Hz. İbrahim (a.s.) kendini Rabb olarak takdim eden ruh hastası Nemrut'la karşı karşıya geldiğinde "benim Rabbim ölüleri diriltiyor, senin buna gücün yeter mi" diye sordu? İbrahim Peygamber'in gayesi Nemrut'un vicdanına, aklına ve nefsine danışmasını sağlamak etrafındakileri ise düşünmeye sevk etmekti.
Ama nefsini ilahlaştırmış ve şirke bulaşmış Nemrut ibret alacağına ben de öldürür ve diriltirim dedi.
Şöyle bir ispat yolu buldu. Bir idam mahkûmunu zindandan çıkarıp salıverdi. Böylece ölüyü diriltmiş oluyordu!
Sonra da yoldan geçen bir günahsızı, getirip idam etti. Böylece de diriyi öldürüyordu.
Zavallı bir yaratığın diriltme ve öldürmesi de böyle oluyordu işte.
Hz. İbrahim şöyle sordu: "Peki, o zaman sen şu güneşi batıdan çıkar, doğudan batır.
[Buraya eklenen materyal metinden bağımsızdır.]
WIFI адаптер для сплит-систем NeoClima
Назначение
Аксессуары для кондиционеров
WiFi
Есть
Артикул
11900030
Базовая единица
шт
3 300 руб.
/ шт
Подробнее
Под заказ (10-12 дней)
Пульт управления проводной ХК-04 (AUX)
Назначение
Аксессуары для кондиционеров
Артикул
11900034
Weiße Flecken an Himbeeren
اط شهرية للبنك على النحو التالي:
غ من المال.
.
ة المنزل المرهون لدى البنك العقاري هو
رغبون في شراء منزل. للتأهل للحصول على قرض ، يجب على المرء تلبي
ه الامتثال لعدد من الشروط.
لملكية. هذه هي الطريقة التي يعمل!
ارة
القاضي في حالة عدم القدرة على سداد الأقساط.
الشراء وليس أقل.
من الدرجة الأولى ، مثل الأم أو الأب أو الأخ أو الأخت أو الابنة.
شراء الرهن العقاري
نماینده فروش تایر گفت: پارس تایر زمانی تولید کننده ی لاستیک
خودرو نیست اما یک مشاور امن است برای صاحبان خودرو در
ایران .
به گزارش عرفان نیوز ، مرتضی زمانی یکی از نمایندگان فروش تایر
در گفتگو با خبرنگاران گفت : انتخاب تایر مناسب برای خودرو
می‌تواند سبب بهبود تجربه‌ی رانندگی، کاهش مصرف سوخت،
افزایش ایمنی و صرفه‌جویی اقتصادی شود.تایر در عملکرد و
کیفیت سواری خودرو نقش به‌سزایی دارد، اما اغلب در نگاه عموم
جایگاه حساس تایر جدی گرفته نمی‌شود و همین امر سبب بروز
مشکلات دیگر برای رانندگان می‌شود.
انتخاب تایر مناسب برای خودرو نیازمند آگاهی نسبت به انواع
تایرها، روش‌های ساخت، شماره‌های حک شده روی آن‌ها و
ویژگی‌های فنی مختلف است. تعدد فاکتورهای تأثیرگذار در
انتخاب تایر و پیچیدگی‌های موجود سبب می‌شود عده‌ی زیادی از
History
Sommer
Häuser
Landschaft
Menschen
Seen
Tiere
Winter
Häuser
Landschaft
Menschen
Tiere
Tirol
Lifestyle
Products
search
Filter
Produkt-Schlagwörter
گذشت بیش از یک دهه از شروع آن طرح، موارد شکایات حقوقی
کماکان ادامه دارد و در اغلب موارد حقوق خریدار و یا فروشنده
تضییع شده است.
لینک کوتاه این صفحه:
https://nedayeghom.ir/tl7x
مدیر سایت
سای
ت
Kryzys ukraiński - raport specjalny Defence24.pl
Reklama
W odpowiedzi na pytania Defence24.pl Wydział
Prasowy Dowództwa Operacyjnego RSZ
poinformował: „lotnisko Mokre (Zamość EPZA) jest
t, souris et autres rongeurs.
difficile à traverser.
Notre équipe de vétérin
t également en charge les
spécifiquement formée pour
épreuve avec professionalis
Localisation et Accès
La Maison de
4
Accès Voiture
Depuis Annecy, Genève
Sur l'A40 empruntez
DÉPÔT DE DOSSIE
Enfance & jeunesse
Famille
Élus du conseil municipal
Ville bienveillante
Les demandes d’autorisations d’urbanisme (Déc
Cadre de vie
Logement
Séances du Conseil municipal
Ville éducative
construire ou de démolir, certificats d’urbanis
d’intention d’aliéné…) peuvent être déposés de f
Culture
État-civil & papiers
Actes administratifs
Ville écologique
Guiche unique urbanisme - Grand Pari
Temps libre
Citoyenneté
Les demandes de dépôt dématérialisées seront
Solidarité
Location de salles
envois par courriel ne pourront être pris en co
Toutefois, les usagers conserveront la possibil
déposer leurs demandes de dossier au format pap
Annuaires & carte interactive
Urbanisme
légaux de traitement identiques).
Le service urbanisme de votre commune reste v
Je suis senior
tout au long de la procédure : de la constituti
Nemrut bu söz üzerine hiddetlendi, aptallaştı, ufaldı kaldı.
Bağırıp çağırmaya başladı.
Yoldan geçen günahsızı çarmıha veya sehpaya çekip öldüren ve bunu da "İşte ben diri olanı böyle öldürürüm" diyerek savunan hasta bir mantık. Nemrut Allah'a tapacağına kendine tapınan bir ruh hastasıydı. Firavun da öyle, Haman da. Bunların hepsinin ortak mantığı kendilerine "iman" etmeyenleri yok etme hakkını kendilerinde görmeleriydi.
Kendine tapınan ile sağlıksız ve yanlış bir imanla iman eden hasta insanlardan daha tehlikelisini bulamazsınız. Biri kendini ilah gibi gördüğünden yok etmeyi hak gibi görür. Öbürü de hasta ve sakat bir imanla iman ettiği için yaptığı her şeyi, işleyeceği her cinayeti imanın bir gereği zanneder. Kerbela'da evladı Resulü katledenler bugün bu ruh hastalarının benzerleri değil miydi?
Rabbim insanlığı bu türlü ruh hastalarının şerrinden korusun. Sadece Firavunlar değil, ötekiler de yaptığını zannederek öldürür. Hz. Hüseyin'i şehit ettiren Yezid gibi, Hz. Ali'yi şehit eden İbni Mülcem gibi, Hz. Ömer'i şehit eden Ebu Lülü gibi.
Bugün dünyayı kana bulayan tiranların, zalim ve diktatörlerin tümünün ortak özelliği budur işte.